Cartoons, Comics, and Humor

AI Weirdness – Easter eggs decorated by artificial intelligence.

Bizarro – Wayno’s weekly post of the week’s Bizarro cartoons.

Sarah Andersen – Sarah’s Scribbles is on Tumblr and so has a built-in RSS feed. https://sarahcandersen.com/rss

Questionable Content – Terrific series that comes through my RSS. https://www.questionablecontent.net/QCRSS.xml

Therapy Comics by Mardou – Mardou’s therapy comics help me feel less alone. I don’t think the RSS is updated anymore, but I read new comics on Instagram.

This Modern World – “I’ll Do My Own Research.” (Every time I hear this phrase I think of danah boyd’s media literacy critique.)

Tom Gauld – Doesn’t seem to be a single home for Gauld. Appears in New Scientist and Guardian (and probably elsewhere).

Columns and Essays

More World, Less Bank: An Oral History of the A16 Demonstrations against Global Capitalism – a lengthy oral history of protests against IMF/World Bank in Washington DC in April 2000.

If we can farm metal from plants, what else can we learn from life on Earth? by James Bridle – We should be learning from the world around us, not destroying it.

“For the past couple of years, I’ve been working with researchers in northern Greece who are farming metal. In a remote, beautiful field, high in the Pindus mountains in Epirus, they are experimenting with a trio of shrubs known to scientists as “hyperaccumulators”: plants which have evolved the capacity to thrive in naturally metal-rich soils that are toxic to most other kinds of life. They do this by drawing the metal out of the ground and storing it in their leaves and stems, where it can be harvested like any other crop. As well as providing a source for rare metals – in this case nickel, although hyperaccumulators have been found for zinc, aluminium, cadmium and many other metals, including gold – these plants actively benefit the earth by remediating the soil, making it suitable for growing other crops, and by sequestering carbon in their roots. One day, they might supplant more destructive and polluting forms of mining.”

Horoscope

Free Will Astrology

Movies

Ernest Hogan reviews Jesus Shows You the Way to the Highway.

Music

Bandcamp Daily

Secondhand Songs – Search engine for cover songs.

News

I assume you already have your preferred news source(s). Here are news sources I use to supplement my news diet.

Wonkette – I love the cursing and share their love of Molly Ivins.

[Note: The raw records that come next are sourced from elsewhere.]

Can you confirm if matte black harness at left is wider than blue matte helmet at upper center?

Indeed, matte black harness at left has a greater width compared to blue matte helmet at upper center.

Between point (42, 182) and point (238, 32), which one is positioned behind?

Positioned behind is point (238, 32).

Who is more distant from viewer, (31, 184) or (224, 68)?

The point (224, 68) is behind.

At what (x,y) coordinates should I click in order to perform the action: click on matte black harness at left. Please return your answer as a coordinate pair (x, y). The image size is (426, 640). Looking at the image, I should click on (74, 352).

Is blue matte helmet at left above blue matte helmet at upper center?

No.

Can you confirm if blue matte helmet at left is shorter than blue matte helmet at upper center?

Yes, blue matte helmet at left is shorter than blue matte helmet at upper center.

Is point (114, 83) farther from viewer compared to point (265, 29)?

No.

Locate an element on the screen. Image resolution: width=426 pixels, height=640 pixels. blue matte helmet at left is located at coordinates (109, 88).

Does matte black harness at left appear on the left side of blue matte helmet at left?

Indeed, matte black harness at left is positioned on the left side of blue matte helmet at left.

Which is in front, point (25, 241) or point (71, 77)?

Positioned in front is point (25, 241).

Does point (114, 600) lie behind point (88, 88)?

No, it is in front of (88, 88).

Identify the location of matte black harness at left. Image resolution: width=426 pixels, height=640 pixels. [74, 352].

Popular Information – independent investigative journalism.

WikiNews – Wikipedia has a news page. It can be kind of hit or miss, but I always use it when I’m following a big breaking news story.

Wikipedia Post of the Week

Defamiliarization – “the artistic technique of presenting to audiences common things in an unfamiliar or strange way so they could gain new perspectives and see the world differently.”